Data to examine Block Start

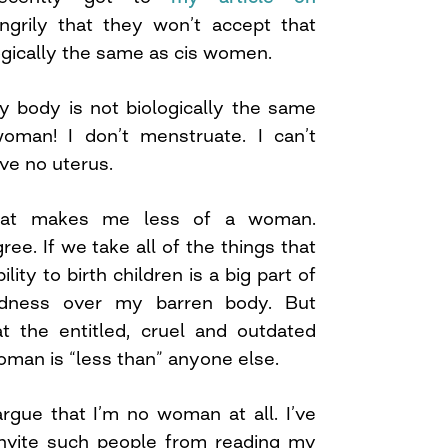
grily that they won’t accept that
gically the same as cis women.
y body is not biologically the same
oman! I don’t menstruate. I can’t
ave no uterus.
at makes me less of a woman.
ree. If we take all of the things that
ity to birth children is a big part of
adness over my barren body. But
e at the entitled, cruel and outdated
woman is “less than” anyone else.
gue that I’m no woman at all. I’ve
nvite such people from reading my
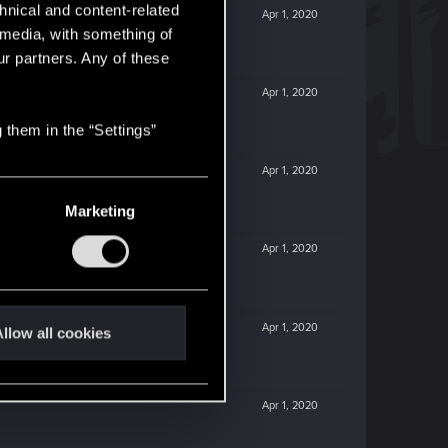
hnical and content-related
Apr 1, 2020
l media, with something of
ur partners. Any of these
Apr 1, 2020
 them in the “Settings”
Apr 1, 2020
Marketing
Apr 1, 2020
Apr 1, 2020
llow all cookies
Apr 1, 2020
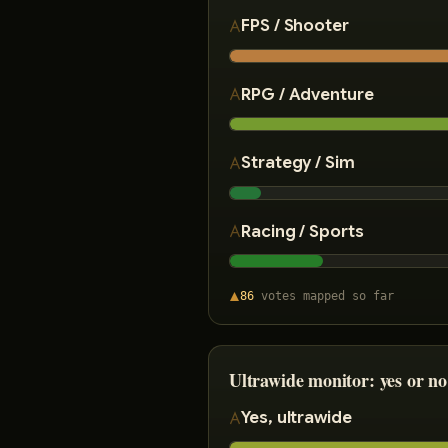
FPS / Shooter
RPG / Adventure
Strategy / Sim
Racing / Sports
86
votes
mapped so far
Ultrawide monitor: yes or no
Yes, ultrawide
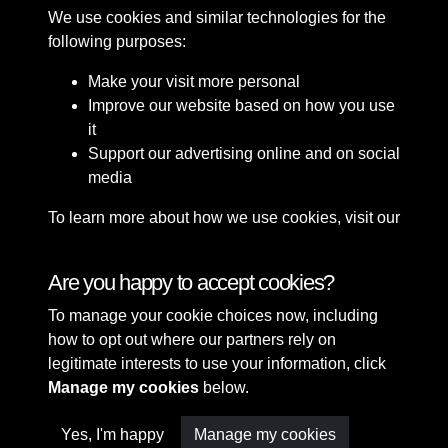
We use cookies and similar technologies for the
following purposes:
Make your visit more personal
Improve our website based on how you use
it
Support our advertising online and on social
media
To learn more about how we use cookies, visit our
Cookie Policy
Connect with us
Are you happy to accept cookies?
To manage your cookie choices now, including
Terms & Conditions
Copyright © 2026 Sefton
how to opt out where our partners rely on
Privacy Policy
Council Library & Local
legitimate interests to use your information, click
Cookie Policy
Studies
Manage my cookies
below.
Yes, I'm happy
Manage my cookies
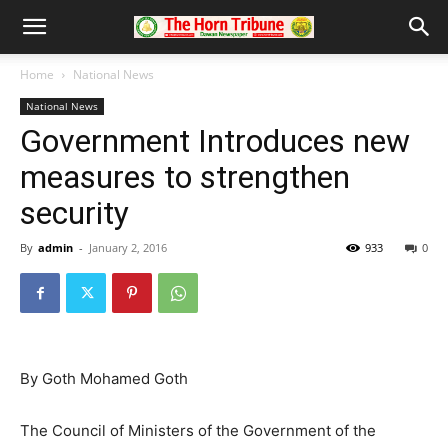
Home
National News
National News
Government Introduces new
measures to strengthen
security
By
admin
-
January 2, 2016
933
0
By Goth Mohamed Goth
The Council of Ministers of the Government of the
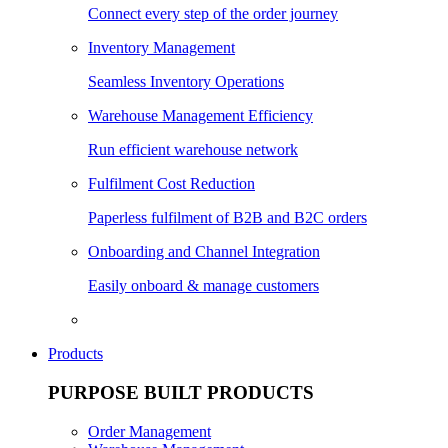
Connect every step of the order journey
Inventory Management
Seamless Inventory Operations
Warehouse Management Efficiency
Run efficient warehouse network
Fulfilment Cost Reduction
Paperless fulfilment of B2B and B2C orders
Onboarding and Channel Integration
Easily onboard & manage customers
Products
PURPOSE BUILT PRODUCTS
Order Management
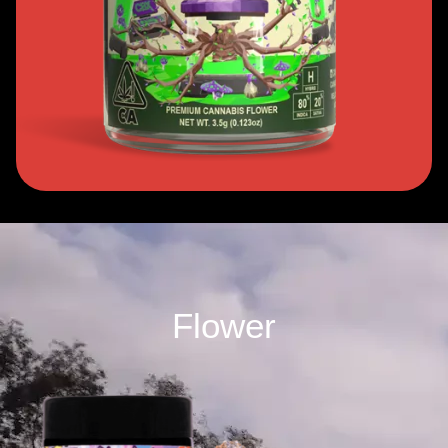
Flower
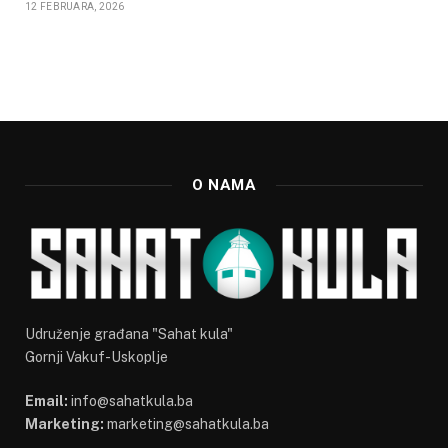
12 FEBRUARA, 2026
O NAMA
Udruženje građana "Sahat kula"
Gornji Vakuf-Uskoplje
Email:
info@sahatkula.ba
Marketing:
marketing@sahatkula.ba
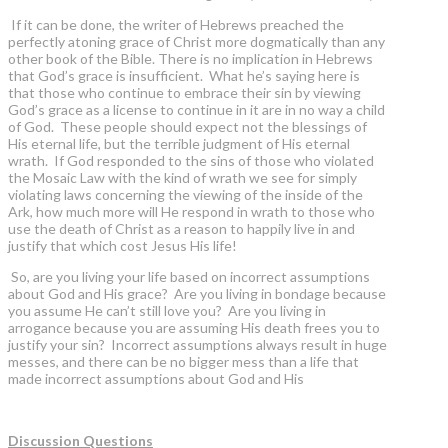
If it can be done, the writer of Hebrews preached the
perfectly atoning grace of Christ more dogmatically than any
other book of the Bible. There is no implication in Hebrews
that God’s grace is insufficient. What he’s saying here is
that those who continue to embrace their sin by viewing
God’s grace as a license to continue in it are in no way a child
of God. These people should expect not the blessings of
His eternal life, but the terrible judgment of His eternal
wrath. If God responded to the sins of those who violated
the Mosaic Law with the kind of wrath we see for simply
violating laws concerning the viewing of the inside of the
Ark, how much more will He respond in wrath to those who
use the death of Christ as a reason to happily live in and
justify that which cost Jesus His life!
So, are you living your life based on incorrect assumptions
about God and His grace? Are you living in bondage because
you assume He can’t still love you? Are you living in
arrogance because you are assuming His death frees you to
justify your sin? Incorrect assumptions always result in huge
messes, and there can be no bigger mess than a life that
made incorrect assumptions about God and His
Discussion Questions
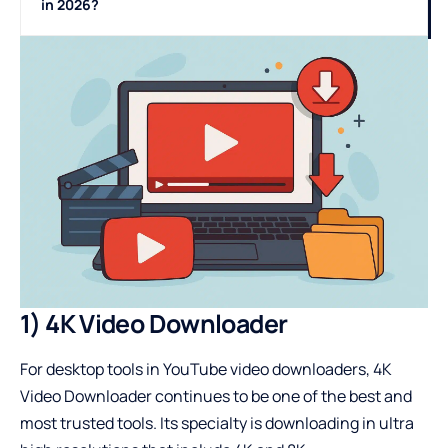
in 2026?
1) 4K Video Downloader
For desktop tools in YouTube video downloaders, 4K
Video Downloader continues to be one of the best and
most trusted tools. Its specialty is downloading in ultra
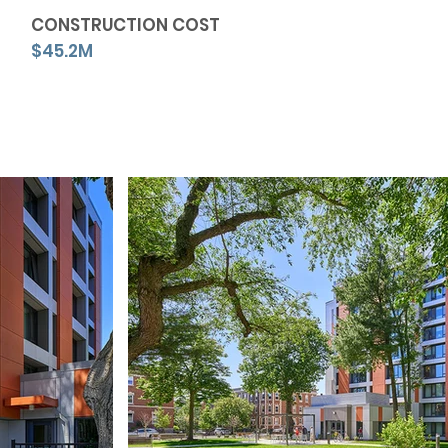
CONSTRUCTION COST
$45.2M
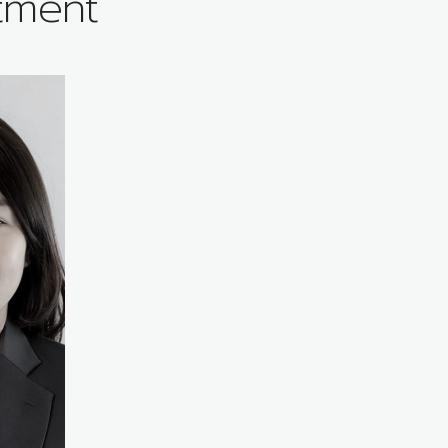
tment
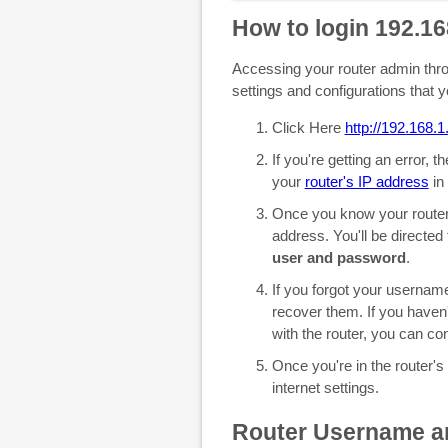
How to login 192.16
Accessing your router admin throu
settings and configurations that 
Click Here
http://192.168.1
If you're getting an error, 
your
router's IP address
in 
Once you know your router'
address. You'll be directed
user and password
.
If you forgot your userna
recover them. If you haven
with the router, you can co
Once you're in the router's
internet settings.
Router Username a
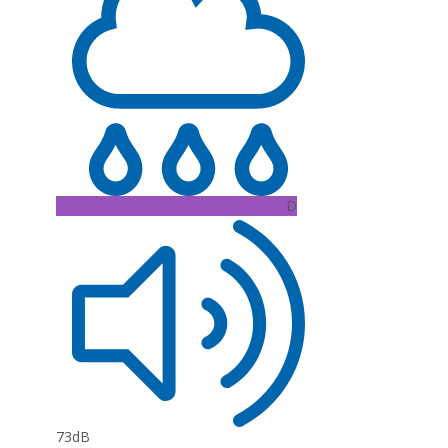
D
73dB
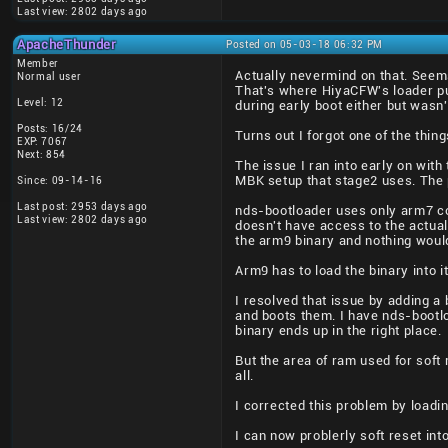
Last view: 2802 days ago
ApacheThunder
Posted on 05-03-18 06:32 PM
Member
Actually nevermind on that. Seems
Normal user
That's where HiyaCFW's loader pu
Level: 12
during early boot either but wasn'
Posts: 16/24
Turns out I forgot one of the thin
EXP: 7067
Next: 854
The issue I ran into early on wit
MBK setup that stage2 uses. The p
Since: 09-14-16
Last post: 2953 days ago
nds-bootloader uses only arm7 cod
Last view: 2802 days ago
doesn't have access to the actual
the arm9 binary and nothing would
Arm9 has to load the binary into 
I resolved that issue by adding a 
and boots them. I have nds-bootl
binary ends up in the right place.
But the area of ram used for soft
all.
I corrected this problem by loadin
I can now problerly soft reset int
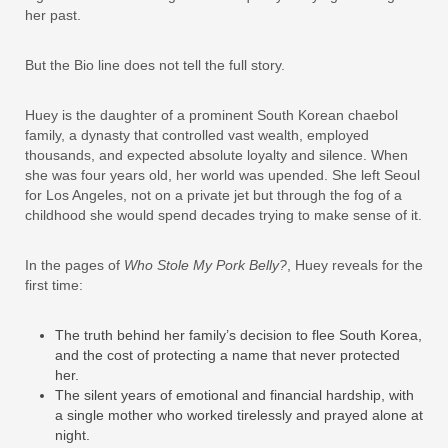
her past.
But the Bio line does not tell the full story.
Huey is the daughter of a prominent South Korean chaebol
family, a dynasty that controlled vast wealth, employed
thousands, and expected absolute loyalty and silence. When
she was four years old, her world was upended. She left Seoul
for Los Angeles, not on a private jet but through the fog of a
childhood she would spend decades trying to make sense of it.
In the pages of
Who Stole My Pork Belly?
, Huey reveals for the
first time:
The truth behind her family’s decision to flee South Korea,
and the cost of protecting a name that never protected
her.
The silent years of emotional and financial hardship, with
a single mother who worked tirelessly and prayed alone at
night.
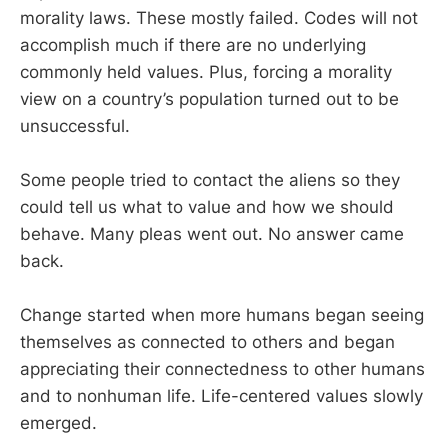
morality laws. These mostly failed. Codes will not
accomplish much if there are no underlying
commonly held values. Plus, forcing a morality
view on a country’s population turned out to be
unsuccessful.
Some people tried to contact the aliens so they
could tell us what to value and how we should
behave. Many pleas went out. No answer came
back.
Change started when more humans began seeing
themselves as connected to others and began
appreciating their connectedness to other humans
and to nonhuman life. Life-centered values slowly
emerged.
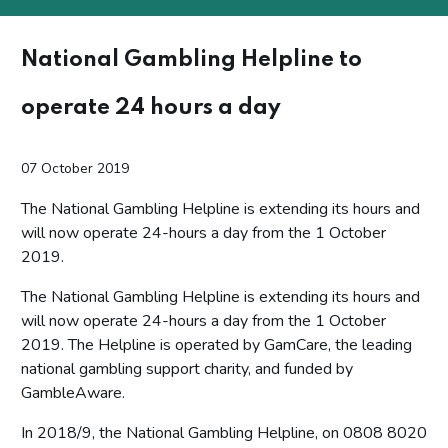
National Gambling Helpline to
operate 24 hours a day
07 October 2019
The National Gambling Helpline is extending its hours and
will now operate 24-hours a day from the 1 October
2019.
The National Gambling Helpline is extending its hours and
will now operate 24-hours a day from the 1 October
2019. The Helpline is operated by GamCare, the leading
national gambling support charity, and funded by
GambleAware.
In 2018/9, the National Gambling Helpline, on 0808 8020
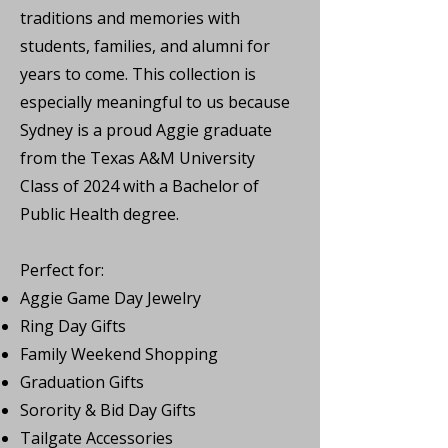
traditions and memories with
students, families, and alumni for
years to come. This collection is
especially meaningful to us because
Sydney is a proud Aggie graduate
from the Texas A&M University
Class of 2024 with a Bachelor of
Public Health degree.
Perfect for:
Aggie Game Day Jewelry
Ring Day Gifts
Family Weekend Shopping
Graduation Gifts
Sorority & Bid Day Gifts
Tailgate Accessories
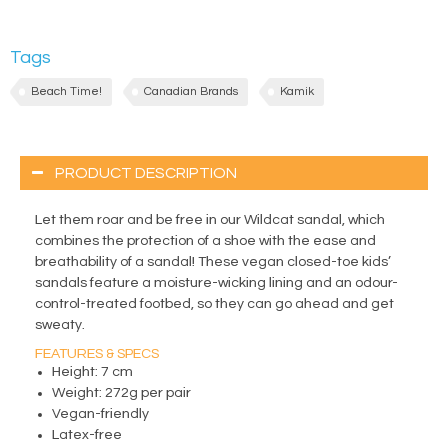
Tags
Beach Time!
Canadian Brands
Kamik
PRODUCT DESCRIPTION
Let them roar and be free in our Wildcat sandal, which
combines the protection of a shoe with the ease and
breathability of a sandal! These vegan closed-toe kids’
sandals feature a moisture-wicking lining and an odour-
control-treated footbed, so they can go ahead and get
sweaty.
FEATURES & SPECS
Height: 7 cm
Weight: 272g per pair
Vegan-friendly
Latex-free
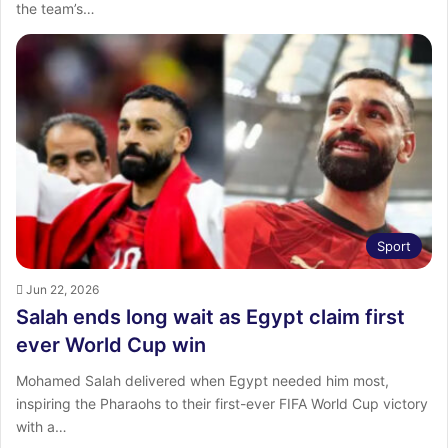
the team’s…
Sport
Jun 22, 2026
Salah ends long wait as Egypt claim first
ever World Cup win
Mohamed Salah delivered when Egypt needed him most,
inspiring the Pharaohs to their first-ever FIFA World Cup victory
with a…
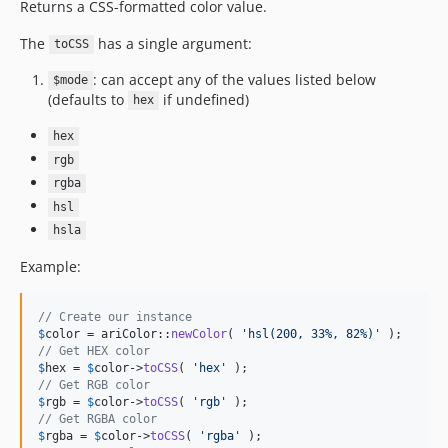
Returns a CSS-formatted color value.
The
has a single argument:
toCSS
: can accept any of the values listed below
$mode
(defaults to
if undefined)
hex
hex
rgb
rgba
hsl
hsla
Example:
// Create our instance
$
color
 = ariColor::
newColor
( 
'
hsl(200, 33%, 82%)
'
// Get HEX color
$
hex
 = 
$
color
->
toCSS
( 
'
hex
'
// Get RGB color
$
rgb
 = 
$
color
->
toCSS
( 
'
rgb
'
// Get RGBA color
$
rgba
 = 
$
color
->
toCSS
( 
'
rgba
'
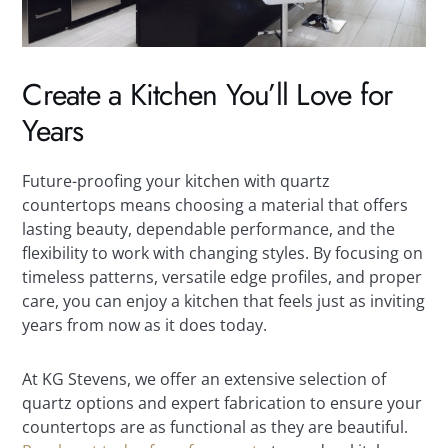
Create a Kitchen You’ll Love for
Years
Future-proofing your kitchen with quartz
countertops means choosing a material that offers
lasting beauty, dependable performance, and the
flexibility to work with changing styles. By focusing on
timeless patterns, versatile edge profiles, and proper
care, you can enjoy a kitchen that feels just as inviting
years from now as it does today.
At KG Stevens, we offer an extensive selection of
quartz options and expert fabrication to ensure your
countertops are as functional as they are beautiful.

Data to examine Block End

» **Activity**
The pictures in the entries above should be left out; all else must be copied exactly.

» **Task output**
grily that they won’t accept that
gically the same as cis women.
y body is not biologically the same
oman! I don’t menstruate. I can’t
ave no uterus.
at makes me less of a woman.
ree. If we take all of the things that
ity to birth children is a big part of
adness over my barren body. But
e at the entitled, cruel and outdated
woman is “less than” anyone else.
gue that I’m no woman at all. I’ve
nvite such people from reading my
hnical and content-related
Apr 1, 2020
l media, with something of
ur partners. Any of these
Apr 1, 2020
 them in the “Settings”
Apr 1, 2020
Marketing
Apr 1, 2020
Apr 1, 2020
llow all cookies
Apr 1, 2020
FPS / Shooter
RPG / Adventure
Strategy / Sim
Racing / Sports
86
votes
mapped so far
Ultrawide monitor: yes or no
Yes, ultrawide
We use cookies and similar technologies for the
following purposes:
Make your visit more personal
Improve our website based on how you use
it
Support our advertising online and on social
media
To learn more about how we use cookies, visit our
Cookie Policy
Connect with us
Are you happy to accept cookies?
To manage your cookie choices now, including
Terms & Conditions
Copyright © 2026 Sefton
how to opt out where our partners rely on
Privacy Policy
Council Library & Local
legitimate interests to use your information, click
Cookie Policy
Studies
Manage my cookies
below.
Yes, I'm happy
Manage my cookies
Home
National News
National News
Government Introduces new
measures to strengthen
security
By
admin
-
January 2, 2016
933
0
By Goth Mohamed Goth
The Council of Ministers of the Government of the
Connect every step of the order journey
Inventory Management
Seamless Inventory Operations
Warehouse Management Efficiency
Run efficient warehouse network
Fulfilment Cost Reduction
Paperless fulfilment of B2B and B2C orders
Onboarding and Channel Integration
Easily onboard & manage customers
Products
PURPOSE BUILT PRODUCTS
Order Management
Flower
12 FEBRUARA, 2026
O NAMA
Udruženje građana "Sahat kula"
Gornji Vakuf-Uskoplje
Email:
info@sahatkula.ba
Marketing:
marketing@sahatkula.ba
If it can be done, the writer of Hebrews preached the
perfectly atoning grace of Christ more dogmatically than any
other book of the Bible. There is no implication in Hebrews
that God’s grace is insufficient. What he’s saying here is
that those who continue to embrace their sin by viewing
God’s grace as a license to continue in it are in no way a child
of God. These people should expect not the blessings of
His eternal life, but the terrible judgment of His eternal
wrath. If God responded to the sins of those who violated
the Mosaic Law with the kind of wrath we see for simply
violating laws concerning the viewing of the inside of the
Ark, how much more will He respond in wrath to those who
use the death of Christ as a reason to happily live in and
justify that which cost Jesus His life!
So, are you living your life based on incorrect assumptions
about God and His grace? Are you living in bondage because
you assume He can’t still love you? Are you living in
arrogance because you are assuming His death frees you to
justify your sin? Incorrect assumptions always result in huge
messes, and there can be no bigger mess than a life that
made incorrect assumptions about God and His
Discussion Questions
in 2026?
1) 4K Video Downloader
For desktop tools in YouTube video downloaders, 4K
Video Downloader continues to be one of the best and
most trusted tools. Its specialty is downloading in ultra
CONSTRUCTION COST
$45.2M
tment
How to login 192.16
Accessing your router admin throu
settings and configurations that 
Click Here
http://192.168.1
If you're getting an error, 
your
router's IP address
in 
Once you know your router'
address. You'll be directed
user and password
.
If you forgot your userna
recover them. If you haven
with the router, you can co
Once you're in the router's
internet settings.
Router Username a
D
73dB
Last view: 2802 days ago
ApacheThunder
Posted on 05-03-18 06:32 PM
Member
Actually nevermind on that. Seems
Normal user
That's where HiyaCFW's loader pu
Level: 12
during early boot either but wasn'
Posts: 16/24
Turns out I forgot one of the thin
EXP: 7067
Next: 854
The issue I ran into early on wit
MBK setup that stage2 uses. The p
Since: 09-14-16
Last post: 2953 days ago
nds-bootloader uses only arm7 cod
Last view: 2802 days ago
doesn't have access to the actual
the arm9 binary and nothing would
Arm9 has to load the binary into 
I resolved that issue by adding a 
and boots them. I have nds-bootl
binary ends up in the right place.
But the area of ram used for soft
all.
I corrected this problem by loadin
I can now problerly soft reset int
her past.
But the Bio line does not tell the full story.
Huey is the daughter of a prominent South Korean chaebol
family, a dynasty that controlled vast wealth, employed
thousands, and expected absolute loyalty and silence. When
she was four years old, her world was upended. She left Seoul
for Los Angeles, not on a private jet but through the fog of a
childhood she would spend decades trying to make sense of it.
In the pages of
Who Stole My Pork Belly?
, Huey reveals for the
first time:
The truth behind her family’s decision to flee South Korea,
and the cost of protecting a name that never protected
her.
The silent years of emotional and financial hardship, with
a single mother who worked tirelessly and prayed alone at
night.
morality laws. These mostly failed. Codes will not
accomplish much if there are no underlying
commonly held values. Plus, forcing a morality
view on a country’s population turned out to be
unsuccessful.
Some people tried to contact the aliens so they
could tell us what to value and how we should
behave. Many pleas went out. No answer came
back.
Change started when more humans began seeing
themselves as connected to others and began
appreciating their connectedness to other humans
and to nonhuman life. Life-centered values slowly
emerged.
National Gambling Helpline to
operate 24 hours a day
07 October 2019
The National Gambling Helpline is extending its hours and
will now operate 24-hours a day from the 1 October
2019.
The National Gambling Helpline is extending its hours and
will now operate 24-hours a day from the 1 October
2019. The Helpline is operated by GamCare, the leading
national gambling support charity, and funded by
GambleAware.
In 2018/9, the National Gambling Helpline, on 0808 8020
traditions and memories with
students, families, and alumni for
years to come. This collection is
especially meaningful to us because
Sydney is a proud Aggie graduate
from the Texas A&M University
Class of 2024 with a Bachelor of
Public Health degree.
Perfect for:
Aggie Game Day Jewelry
Ring Day Gifts
Family Weekend Shopping
Graduation Gifts
Sorority & Bid Day Gifts
Tailgate Accessories
Tags
Beach Time!
Canadian Brands
Kamik
PRODUCT DESCRIPTION
Let them roar and be free in our Wildcat sandal, which
combines the protection of a shoe with the ease and
breathability of a sandal! These vegan closed-toe kids’
sandals feature a moisture-wicking lining and an odour-
control-treated footbed, so they can go ahead and get
sweaty.
FEATURES & SPECS
Height: 7 cm
Weight: 272g per pair
Vegan-friendly
Latex-free
the team’s…
Sport
Jun 22, 2026
Salah ends long wait as Egypt claim first
ever World Cup win
Mohamed Salah delivered when Egypt needed him most,
inspiring the Pharaohs to their first-ever FIFA World Cup victory
with a…
Returns a CSS-formatted color value.
The
has a single argument:
toCSS
: can accept any of the values listed below
$mode
(defaults to
if undefined)
hex
hex
rgb
rgba
hsl
hsla
Example:
// Create our instance
$
color
 = ariColor::
newColor
( 
'
hsl(200, 33%, 82%)
'
// Get HEX color
$
hex
 = 
$
color
->
toCSS
( 
'
hex
'
// Get RGB color
$
rgb
 = 
$
color
->
toCSS
( 
'
rgb
'
// Get RGBA color
$
rgba
 = 
$
color
->
toCSS
( 
'
rgba
'
Create a Kitchen You’ll Love for
Years
Future-proofing your kitchen with quartz
countertops means choosing a material that offers
lasting beauty, dependable performance, and the
flexibility to work with changing styles. By focusing on
timeless patterns, versatile edge profiles, and proper
care, you can enjoy a kitchen that feels just as inviting
years from now as it does today.
At KG Stevens, we offer an extensive selection of
quartz options and expert fabrication to ensure your
countertops are as functional as they are beautiful.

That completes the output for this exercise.